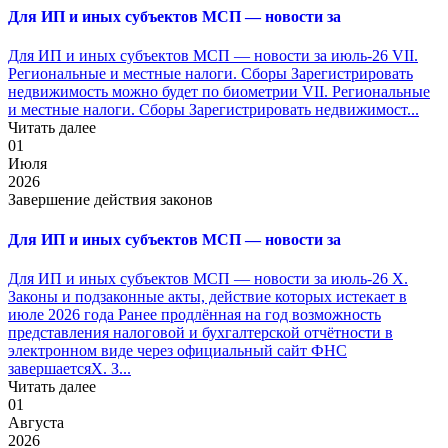
Для ИП и иных субъектов МСП — новости за
Для ИП и иных субъектов МСП — новости за июль-26 VII.
Региональные и местные налоги. Сборы Зарегистрировать
недвижимость можно будет по биометрии VII. Региональные
и местные налоги. Сборы Зарегистрировать недвижимост...
Читать далее
01
Июля
2026
Завершение действия законов
Для ИП и иных субъектов МСП — новости за
Для ИП и иных субъектов МСП — новости за июль-26 X.
Законы и подзаконные акты, действие которых истекает в
июле 2026 года Ранее продлённая на год возможность
представления налоговой и бухгалтерской отчётности в
электронном виде через официальный сайт ФНС
завершаетсяX. З...
Читать далее
01
Августа
2026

» **Your assignment**: Only the lines from the one containing "Для ИП и иных субъектов МСП — новости за июль-26 VII." through the last line of the records are to be set down, exactly as they appear.

» **Solution to this exercise**:
Для ИП и иных субъектов МСП — новости за июль-26 VII.
Региональные и местные налоги. Сборы Зарегистрировать
недвижимость можно будет по биометрии VII. Региональные
и местные налоги. Сборы Зарегистрировать недвижимост...
Читать далее
01
Июля
2026
Завершение действия законов
Для ИП и иных субъектов МСП — новости за
Для ИП и иных субъектов МСП — новости за июль-26 X.
Законы и подзаконные акты, действие которых истекает в
июле 2026 года Ранее продлённая на год возможность
представления налоговой и бухгалтерской отчётности в
электронном виде через официальный сайт ФНС
завершаетсяX. З...
Читать далее
01
Августа
2026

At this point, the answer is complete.